Material for this exercise:
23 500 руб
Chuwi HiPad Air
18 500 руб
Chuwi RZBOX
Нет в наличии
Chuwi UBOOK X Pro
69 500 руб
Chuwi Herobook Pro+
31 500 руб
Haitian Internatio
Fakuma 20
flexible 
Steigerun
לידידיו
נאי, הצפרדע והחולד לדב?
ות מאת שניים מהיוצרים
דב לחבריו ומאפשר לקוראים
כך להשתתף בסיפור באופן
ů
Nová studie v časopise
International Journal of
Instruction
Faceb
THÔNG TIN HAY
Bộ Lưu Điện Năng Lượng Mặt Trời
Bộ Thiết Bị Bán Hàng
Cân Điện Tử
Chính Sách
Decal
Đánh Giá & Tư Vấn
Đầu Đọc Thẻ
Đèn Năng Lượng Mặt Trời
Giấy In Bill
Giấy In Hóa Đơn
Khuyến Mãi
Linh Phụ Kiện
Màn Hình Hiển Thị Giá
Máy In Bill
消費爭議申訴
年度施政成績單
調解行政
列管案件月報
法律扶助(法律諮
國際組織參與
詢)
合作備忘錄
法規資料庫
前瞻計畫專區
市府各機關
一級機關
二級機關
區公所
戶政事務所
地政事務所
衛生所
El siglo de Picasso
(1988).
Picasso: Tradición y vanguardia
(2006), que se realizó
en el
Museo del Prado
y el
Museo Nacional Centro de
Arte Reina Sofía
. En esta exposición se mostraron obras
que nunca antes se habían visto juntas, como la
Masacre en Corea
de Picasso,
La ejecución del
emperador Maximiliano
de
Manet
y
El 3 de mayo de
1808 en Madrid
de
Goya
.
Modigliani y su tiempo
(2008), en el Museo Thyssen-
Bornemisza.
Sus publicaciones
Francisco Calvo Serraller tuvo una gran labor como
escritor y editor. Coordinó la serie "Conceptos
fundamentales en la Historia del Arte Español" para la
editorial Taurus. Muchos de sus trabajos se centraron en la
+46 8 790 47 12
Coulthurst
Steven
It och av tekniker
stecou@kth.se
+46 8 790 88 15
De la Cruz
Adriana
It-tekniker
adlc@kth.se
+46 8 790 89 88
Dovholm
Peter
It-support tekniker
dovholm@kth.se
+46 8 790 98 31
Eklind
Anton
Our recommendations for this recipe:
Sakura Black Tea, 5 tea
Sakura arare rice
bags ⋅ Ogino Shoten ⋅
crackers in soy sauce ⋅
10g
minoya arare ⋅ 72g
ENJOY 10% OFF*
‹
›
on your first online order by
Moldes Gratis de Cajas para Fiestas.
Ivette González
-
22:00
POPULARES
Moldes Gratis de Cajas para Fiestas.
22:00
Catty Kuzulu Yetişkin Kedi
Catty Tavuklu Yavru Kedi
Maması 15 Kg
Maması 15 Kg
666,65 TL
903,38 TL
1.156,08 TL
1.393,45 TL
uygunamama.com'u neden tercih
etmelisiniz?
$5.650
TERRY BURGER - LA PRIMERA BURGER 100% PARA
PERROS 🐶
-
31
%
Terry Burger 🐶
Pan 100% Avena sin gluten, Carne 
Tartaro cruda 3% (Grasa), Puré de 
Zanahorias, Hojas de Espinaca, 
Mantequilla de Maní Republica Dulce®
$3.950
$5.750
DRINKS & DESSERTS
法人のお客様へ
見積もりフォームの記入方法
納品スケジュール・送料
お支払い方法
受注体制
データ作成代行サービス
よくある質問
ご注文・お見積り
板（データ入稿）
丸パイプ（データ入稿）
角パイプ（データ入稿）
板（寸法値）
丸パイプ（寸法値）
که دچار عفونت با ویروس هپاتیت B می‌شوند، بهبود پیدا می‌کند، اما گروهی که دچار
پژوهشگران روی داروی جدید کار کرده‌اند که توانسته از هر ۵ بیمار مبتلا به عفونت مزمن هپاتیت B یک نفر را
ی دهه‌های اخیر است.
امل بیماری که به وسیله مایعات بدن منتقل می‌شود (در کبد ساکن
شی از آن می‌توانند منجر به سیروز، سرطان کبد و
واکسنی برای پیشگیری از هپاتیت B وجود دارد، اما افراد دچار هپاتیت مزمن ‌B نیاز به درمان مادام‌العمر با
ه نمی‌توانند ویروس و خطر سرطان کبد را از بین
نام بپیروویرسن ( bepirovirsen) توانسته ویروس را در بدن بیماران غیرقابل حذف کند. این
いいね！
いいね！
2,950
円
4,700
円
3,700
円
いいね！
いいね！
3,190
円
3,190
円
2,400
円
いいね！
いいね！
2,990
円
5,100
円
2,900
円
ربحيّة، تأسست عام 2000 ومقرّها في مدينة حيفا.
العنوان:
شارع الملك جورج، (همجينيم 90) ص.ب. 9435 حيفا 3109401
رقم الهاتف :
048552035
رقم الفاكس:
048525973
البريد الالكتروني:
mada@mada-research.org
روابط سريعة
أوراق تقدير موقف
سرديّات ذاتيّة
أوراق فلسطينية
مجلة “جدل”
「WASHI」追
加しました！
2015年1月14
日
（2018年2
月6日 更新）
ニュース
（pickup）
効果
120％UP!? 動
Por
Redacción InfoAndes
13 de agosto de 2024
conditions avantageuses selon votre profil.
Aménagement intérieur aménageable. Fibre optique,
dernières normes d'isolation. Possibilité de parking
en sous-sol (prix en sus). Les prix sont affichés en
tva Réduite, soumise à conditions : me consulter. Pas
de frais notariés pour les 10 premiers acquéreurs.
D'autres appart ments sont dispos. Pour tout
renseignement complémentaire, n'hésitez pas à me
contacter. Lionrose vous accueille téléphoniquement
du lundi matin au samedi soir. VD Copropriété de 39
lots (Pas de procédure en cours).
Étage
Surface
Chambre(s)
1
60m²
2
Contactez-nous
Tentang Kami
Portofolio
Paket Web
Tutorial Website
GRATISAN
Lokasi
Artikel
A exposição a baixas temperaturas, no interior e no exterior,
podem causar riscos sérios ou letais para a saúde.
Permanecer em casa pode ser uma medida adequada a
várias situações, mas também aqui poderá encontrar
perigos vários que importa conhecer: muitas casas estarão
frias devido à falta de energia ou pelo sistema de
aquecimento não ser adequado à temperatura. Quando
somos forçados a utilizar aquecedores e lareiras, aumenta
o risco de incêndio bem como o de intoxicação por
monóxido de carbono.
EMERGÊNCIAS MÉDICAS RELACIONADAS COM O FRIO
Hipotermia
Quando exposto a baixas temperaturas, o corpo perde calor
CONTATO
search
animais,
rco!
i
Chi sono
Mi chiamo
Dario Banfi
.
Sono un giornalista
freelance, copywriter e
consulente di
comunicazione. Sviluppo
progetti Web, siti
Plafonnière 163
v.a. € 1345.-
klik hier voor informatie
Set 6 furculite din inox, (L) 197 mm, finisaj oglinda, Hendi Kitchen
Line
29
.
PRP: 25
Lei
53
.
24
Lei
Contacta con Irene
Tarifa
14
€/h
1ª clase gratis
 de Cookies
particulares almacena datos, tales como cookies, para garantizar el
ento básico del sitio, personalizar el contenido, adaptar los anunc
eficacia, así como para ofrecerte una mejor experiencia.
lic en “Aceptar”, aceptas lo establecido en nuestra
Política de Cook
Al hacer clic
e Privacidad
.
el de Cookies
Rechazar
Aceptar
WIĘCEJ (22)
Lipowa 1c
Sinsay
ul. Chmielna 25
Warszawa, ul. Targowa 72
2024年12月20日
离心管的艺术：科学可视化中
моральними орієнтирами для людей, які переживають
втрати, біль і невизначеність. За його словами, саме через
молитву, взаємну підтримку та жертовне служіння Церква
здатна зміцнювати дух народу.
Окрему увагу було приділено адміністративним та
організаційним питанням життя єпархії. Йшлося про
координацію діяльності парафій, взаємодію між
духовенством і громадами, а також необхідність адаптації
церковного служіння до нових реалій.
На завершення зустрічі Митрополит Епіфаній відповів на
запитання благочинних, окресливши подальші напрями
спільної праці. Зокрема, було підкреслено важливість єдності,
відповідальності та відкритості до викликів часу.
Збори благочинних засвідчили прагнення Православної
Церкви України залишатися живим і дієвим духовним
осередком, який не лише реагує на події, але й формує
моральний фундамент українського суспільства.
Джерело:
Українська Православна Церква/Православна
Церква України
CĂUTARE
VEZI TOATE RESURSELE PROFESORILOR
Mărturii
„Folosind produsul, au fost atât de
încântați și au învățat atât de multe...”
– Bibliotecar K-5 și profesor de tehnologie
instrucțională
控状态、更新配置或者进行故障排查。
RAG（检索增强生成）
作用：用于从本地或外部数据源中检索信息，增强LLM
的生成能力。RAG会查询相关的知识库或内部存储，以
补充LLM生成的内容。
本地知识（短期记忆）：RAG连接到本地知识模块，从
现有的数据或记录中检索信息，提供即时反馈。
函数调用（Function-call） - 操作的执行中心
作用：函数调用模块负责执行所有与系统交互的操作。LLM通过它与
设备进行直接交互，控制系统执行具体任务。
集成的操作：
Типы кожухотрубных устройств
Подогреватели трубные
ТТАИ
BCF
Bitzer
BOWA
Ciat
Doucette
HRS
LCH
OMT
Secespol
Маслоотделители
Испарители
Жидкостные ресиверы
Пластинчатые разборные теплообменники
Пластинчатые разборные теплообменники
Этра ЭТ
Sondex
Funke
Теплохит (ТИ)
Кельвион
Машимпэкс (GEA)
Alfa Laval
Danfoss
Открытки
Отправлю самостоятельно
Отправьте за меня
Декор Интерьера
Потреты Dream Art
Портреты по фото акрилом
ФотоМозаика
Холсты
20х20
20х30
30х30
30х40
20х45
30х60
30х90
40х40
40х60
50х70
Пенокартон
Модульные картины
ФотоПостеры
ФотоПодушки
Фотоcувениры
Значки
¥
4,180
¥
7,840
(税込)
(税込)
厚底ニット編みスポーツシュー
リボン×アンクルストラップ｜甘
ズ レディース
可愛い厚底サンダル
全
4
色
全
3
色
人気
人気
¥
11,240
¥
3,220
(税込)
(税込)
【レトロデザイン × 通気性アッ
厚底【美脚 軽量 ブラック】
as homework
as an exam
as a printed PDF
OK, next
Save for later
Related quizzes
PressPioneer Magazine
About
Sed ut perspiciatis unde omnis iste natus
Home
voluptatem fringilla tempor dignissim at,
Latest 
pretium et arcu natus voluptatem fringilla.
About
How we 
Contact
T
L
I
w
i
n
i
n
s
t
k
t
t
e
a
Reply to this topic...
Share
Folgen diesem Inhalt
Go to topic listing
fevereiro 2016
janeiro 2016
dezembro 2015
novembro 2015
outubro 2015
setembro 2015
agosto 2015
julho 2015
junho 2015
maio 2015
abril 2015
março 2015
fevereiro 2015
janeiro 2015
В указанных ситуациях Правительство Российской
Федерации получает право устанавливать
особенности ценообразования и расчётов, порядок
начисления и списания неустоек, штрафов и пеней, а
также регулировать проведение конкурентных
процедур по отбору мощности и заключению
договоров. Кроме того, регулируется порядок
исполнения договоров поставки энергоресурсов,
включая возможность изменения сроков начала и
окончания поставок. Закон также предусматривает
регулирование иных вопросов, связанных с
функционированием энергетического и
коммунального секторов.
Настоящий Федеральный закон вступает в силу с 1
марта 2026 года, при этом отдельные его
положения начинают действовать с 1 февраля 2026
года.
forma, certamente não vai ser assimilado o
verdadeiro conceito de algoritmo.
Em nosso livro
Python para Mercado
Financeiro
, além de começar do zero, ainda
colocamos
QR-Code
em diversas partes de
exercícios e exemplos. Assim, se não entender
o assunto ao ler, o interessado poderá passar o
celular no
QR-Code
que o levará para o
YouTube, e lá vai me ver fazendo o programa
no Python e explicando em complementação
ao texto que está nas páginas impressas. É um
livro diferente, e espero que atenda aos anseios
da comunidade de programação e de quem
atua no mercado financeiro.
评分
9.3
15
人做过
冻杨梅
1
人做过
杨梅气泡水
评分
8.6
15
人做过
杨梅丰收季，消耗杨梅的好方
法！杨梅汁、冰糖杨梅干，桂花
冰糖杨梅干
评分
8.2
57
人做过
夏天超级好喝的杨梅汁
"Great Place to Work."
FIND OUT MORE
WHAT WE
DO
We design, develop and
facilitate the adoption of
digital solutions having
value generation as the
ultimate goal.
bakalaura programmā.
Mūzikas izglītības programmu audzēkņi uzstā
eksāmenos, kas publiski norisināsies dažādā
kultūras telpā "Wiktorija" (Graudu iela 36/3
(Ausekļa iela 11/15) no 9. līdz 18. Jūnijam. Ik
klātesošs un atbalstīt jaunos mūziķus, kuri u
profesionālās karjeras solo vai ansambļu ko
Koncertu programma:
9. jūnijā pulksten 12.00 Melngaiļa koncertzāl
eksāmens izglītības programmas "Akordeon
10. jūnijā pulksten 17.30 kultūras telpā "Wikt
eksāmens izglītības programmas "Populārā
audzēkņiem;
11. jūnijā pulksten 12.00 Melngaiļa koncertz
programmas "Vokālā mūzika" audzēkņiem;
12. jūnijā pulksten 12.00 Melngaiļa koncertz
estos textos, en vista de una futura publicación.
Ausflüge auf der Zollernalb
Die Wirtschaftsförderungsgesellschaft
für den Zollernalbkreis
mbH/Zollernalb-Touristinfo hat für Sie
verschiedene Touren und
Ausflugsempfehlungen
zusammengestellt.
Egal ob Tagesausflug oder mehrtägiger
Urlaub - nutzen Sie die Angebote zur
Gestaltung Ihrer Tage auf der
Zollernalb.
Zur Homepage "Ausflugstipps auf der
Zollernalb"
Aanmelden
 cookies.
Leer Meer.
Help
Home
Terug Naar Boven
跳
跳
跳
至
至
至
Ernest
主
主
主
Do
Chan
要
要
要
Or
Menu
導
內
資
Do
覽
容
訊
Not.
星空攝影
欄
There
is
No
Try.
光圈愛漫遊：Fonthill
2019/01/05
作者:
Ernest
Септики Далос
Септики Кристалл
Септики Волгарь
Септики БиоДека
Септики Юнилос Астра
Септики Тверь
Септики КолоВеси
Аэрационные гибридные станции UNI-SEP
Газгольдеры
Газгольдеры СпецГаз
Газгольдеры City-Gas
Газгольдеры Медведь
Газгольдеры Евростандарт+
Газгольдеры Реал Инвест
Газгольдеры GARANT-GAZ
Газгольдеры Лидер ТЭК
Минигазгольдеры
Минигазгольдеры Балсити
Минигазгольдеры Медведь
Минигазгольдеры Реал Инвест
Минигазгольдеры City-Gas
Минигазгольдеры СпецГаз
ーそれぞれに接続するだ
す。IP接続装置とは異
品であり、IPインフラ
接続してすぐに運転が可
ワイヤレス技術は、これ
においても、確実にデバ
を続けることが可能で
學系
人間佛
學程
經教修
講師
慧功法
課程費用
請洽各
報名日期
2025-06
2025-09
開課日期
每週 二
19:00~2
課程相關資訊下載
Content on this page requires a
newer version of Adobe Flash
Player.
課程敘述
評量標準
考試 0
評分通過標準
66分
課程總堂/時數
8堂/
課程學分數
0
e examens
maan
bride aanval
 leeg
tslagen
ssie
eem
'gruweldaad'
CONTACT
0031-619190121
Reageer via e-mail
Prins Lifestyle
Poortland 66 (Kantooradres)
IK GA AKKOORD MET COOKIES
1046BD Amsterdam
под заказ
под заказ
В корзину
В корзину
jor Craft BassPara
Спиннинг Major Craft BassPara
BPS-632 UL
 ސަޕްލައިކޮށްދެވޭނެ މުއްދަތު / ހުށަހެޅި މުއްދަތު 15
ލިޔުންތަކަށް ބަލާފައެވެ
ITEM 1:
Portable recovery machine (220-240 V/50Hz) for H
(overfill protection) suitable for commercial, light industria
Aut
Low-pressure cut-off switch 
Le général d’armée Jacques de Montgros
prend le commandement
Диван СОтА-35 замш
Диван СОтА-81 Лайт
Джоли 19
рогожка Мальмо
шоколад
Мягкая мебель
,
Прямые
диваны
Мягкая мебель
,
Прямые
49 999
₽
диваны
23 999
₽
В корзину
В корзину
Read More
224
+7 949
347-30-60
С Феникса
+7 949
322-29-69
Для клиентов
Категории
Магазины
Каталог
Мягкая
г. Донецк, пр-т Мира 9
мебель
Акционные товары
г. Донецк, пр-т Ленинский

Exercise details: Transcribe the records above from the line holding "杨梅丰收季，消耗杨梅的好方" down to the line holding "bakalaura programmā.", inclusive, without adding anything.

Result below:
杨梅丰收季，消耗杨梅的好方
法！杨梅汁、冰糖杨梅干，桂花
冰糖杨梅干
评分
8.2
57
人做过
夏天超级好喝的杨梅汁
"Great Place to Work."
FIND OUT MORE
WHAT WE
DO
We design, develop and
facilitate the adoption of
digital solutions having
value generation as the
ultimate goal.
bakalaura programmā.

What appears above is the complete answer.